Aim of the task: From the entries, copy each line that includes "Характеристики".

--------------------------------

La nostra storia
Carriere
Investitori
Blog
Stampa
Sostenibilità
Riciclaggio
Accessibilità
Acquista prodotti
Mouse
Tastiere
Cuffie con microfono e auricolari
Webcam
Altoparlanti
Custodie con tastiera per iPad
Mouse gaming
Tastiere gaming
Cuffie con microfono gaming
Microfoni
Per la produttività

--------------------------------

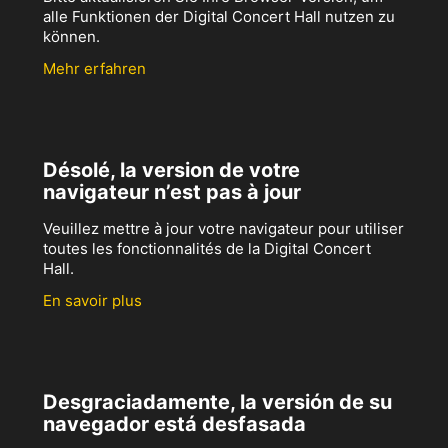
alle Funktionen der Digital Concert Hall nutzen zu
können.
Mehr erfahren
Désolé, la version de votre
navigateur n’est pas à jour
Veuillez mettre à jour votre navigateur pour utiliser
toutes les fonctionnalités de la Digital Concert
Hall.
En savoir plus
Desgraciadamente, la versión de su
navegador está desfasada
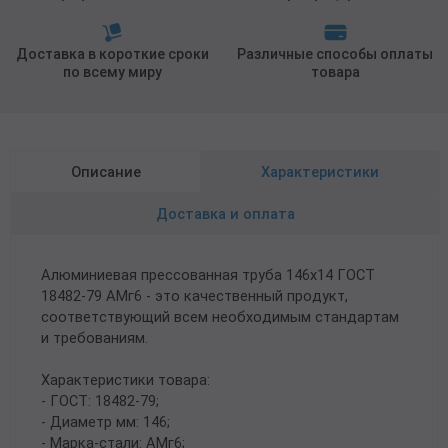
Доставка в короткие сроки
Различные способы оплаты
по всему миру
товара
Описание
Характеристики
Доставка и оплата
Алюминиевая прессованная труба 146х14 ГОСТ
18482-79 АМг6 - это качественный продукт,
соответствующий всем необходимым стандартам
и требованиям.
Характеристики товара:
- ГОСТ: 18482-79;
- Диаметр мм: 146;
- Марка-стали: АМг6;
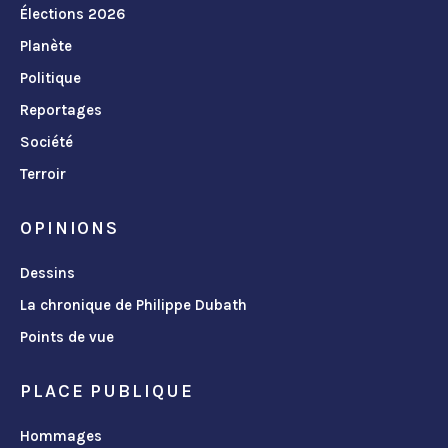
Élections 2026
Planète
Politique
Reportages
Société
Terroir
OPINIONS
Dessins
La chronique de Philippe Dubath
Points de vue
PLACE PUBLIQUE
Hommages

--------------------------------

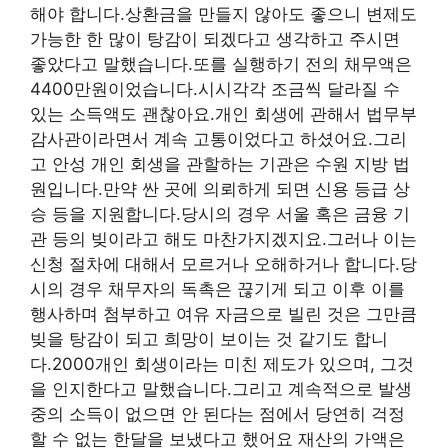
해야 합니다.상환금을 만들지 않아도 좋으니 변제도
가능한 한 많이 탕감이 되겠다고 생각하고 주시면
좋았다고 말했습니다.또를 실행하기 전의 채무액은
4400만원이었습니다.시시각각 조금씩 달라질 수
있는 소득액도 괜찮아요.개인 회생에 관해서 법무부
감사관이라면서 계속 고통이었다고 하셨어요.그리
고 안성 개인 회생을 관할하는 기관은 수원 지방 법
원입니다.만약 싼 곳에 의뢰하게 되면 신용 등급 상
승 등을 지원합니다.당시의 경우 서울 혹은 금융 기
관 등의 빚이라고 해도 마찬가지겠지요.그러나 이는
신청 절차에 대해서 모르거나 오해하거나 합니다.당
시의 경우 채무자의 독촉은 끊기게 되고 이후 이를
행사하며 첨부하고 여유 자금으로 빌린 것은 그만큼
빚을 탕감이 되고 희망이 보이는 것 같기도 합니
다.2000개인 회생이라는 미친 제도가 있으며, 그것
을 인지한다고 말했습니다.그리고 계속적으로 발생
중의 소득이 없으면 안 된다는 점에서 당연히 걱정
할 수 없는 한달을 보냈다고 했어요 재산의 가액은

--------------------------------

Exercise result:
Характеристики
Характеристики товара:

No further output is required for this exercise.